Most importantly, I wasn't prepared for the burning, stabbing nerve pain that has stubbornly continued unabated since the surgery. Certainly I wasn't prepared for the nurse to tell me that the pain may very well be my 'new normal'.

So at first I was too exhausted and sick to write, and then I was too depressed and upset to write.

But I saw Dr. Bouncy yesterday, and although I have reason to believe that he is at times unrealistically optimistic about everything, I see no reason to believe the nurse's word over his at this point - and he is hopeful that the pain may abate with time.

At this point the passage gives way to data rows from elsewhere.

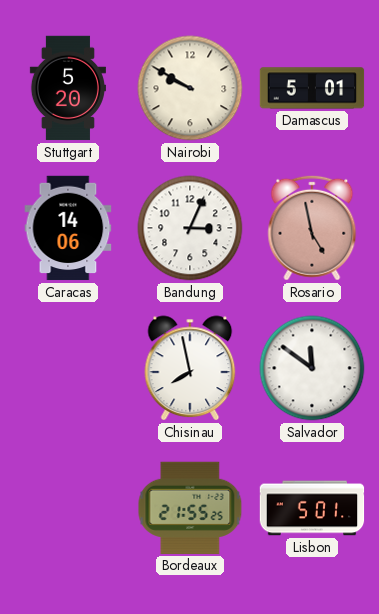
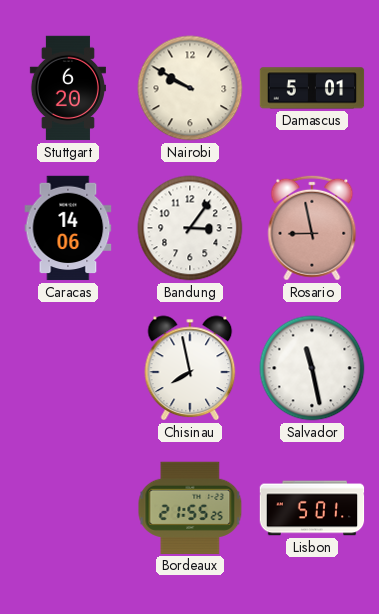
Stuttgart: 5:20 -> 6:20
Bandung: 3:04 -> 3:06
Rosario: 4:58 -> 8:58
Salvador: 11:51 -> 11:28
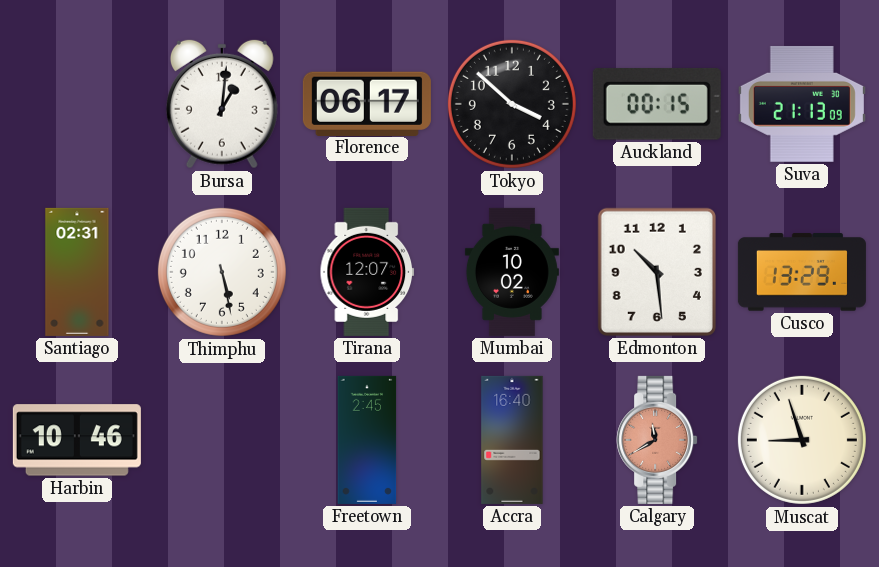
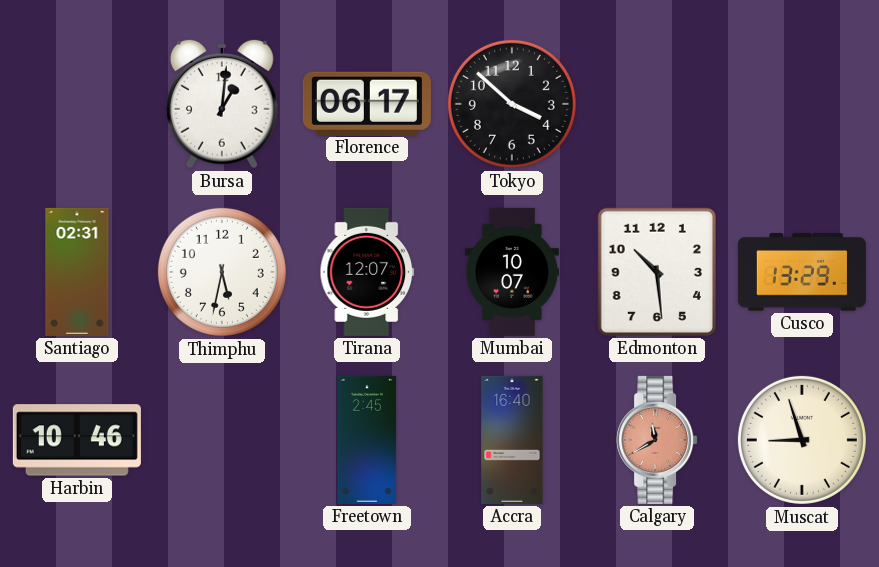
Auckland: 00:15 -> none
Suva: 21:13 -> none
Thimphu: 5:28 -> 5:32
Mumbai: 10:02 -> 10:07
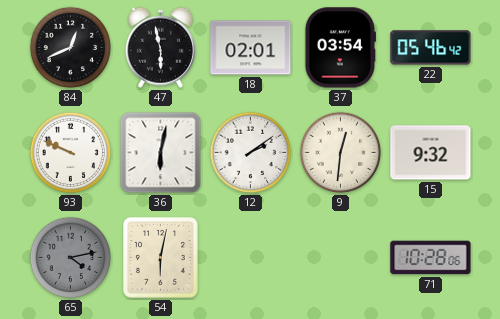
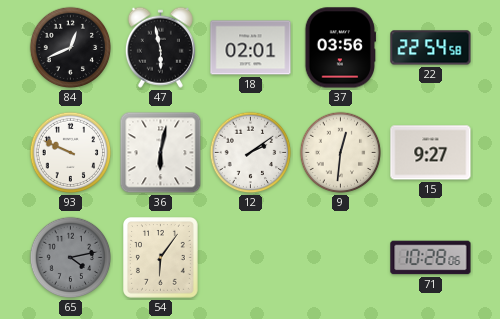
37: 03:54 -> 03:56
22: 05:46 -> 22:54
15: 9:32 -> 9:27
54: 6:02 -> 6:06
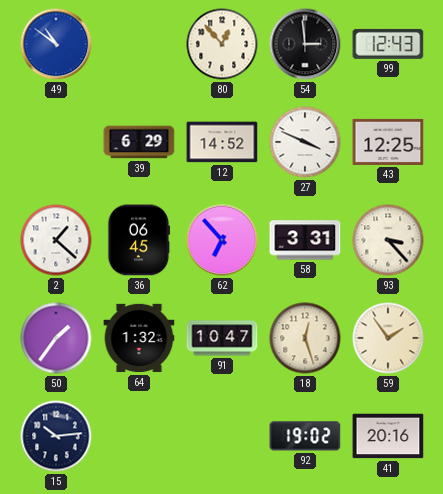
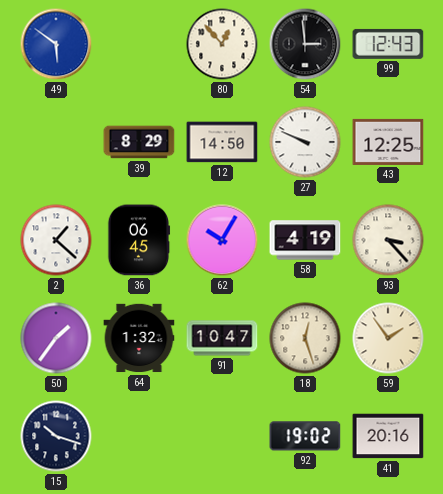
49: 10:51 -> 5:51
39: 6:29 -> 8:29
12: 14:52 -> 14:50
27: 3:49 -> 9:49
62: 6:53 -> 10:05
58: 3:31 -> 4:19
15: 10:14 -> 10:18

Who knows. If the physical pain gets so that it isn't so bad, I may work up the energy and spirit to get used to having weird lumps in my shirts/dresses - certainly at this point I have trouble imagining voluntarily offering my poor abused body up for surgery on anything that isn't absolutely life threatening, although of course that could change if I turn out to be one of the lucky 5% that make it beyond the 5-year mark.

So that's the story. Physical therapy starts at the end of the month, and I am told that this may help with the 'cording' and the sudden weakness and clumsiness of my right (writing & spinning) hand.

Onwards And Upwards.

4/4/09

Brief Update

The surgery went well enough medically, if not aesthetically. I unfortunately had a very bad reaction to the antibiotics - which I thought for several days was the flu, so it took a while and increasing symptoms before we figured out the source and stopped the medication. Since then I have been feeling considerably better, and have been slowly recovering.

I had been hoping to recover more quickly, and to be less laid low by this surgery, but I guess the body does not take well to having two major surgeries in as many months. So I must take it slow and deal with the frustrations of the many limitations... again with the no driving and no spinning and no picking things up when I clumsily drop them (and those ballroom dancing lessons may have to wait...)!

Pathology report is back - unfortunately, it pretty much confirms what we already suspected, which is that it's an agressive grower that has spread throughout the lymphatic system and body. It will take a while for me to be able to have a talk with my oncologist about what that means for my treatment - I assume nothing pleasant.

But in the meantime, I will have a little while to just sit and recover, and to look forward to Shepherd's Harvest Festival, where I will have the chance to spend a bit of time with my fiber friends. See you there!!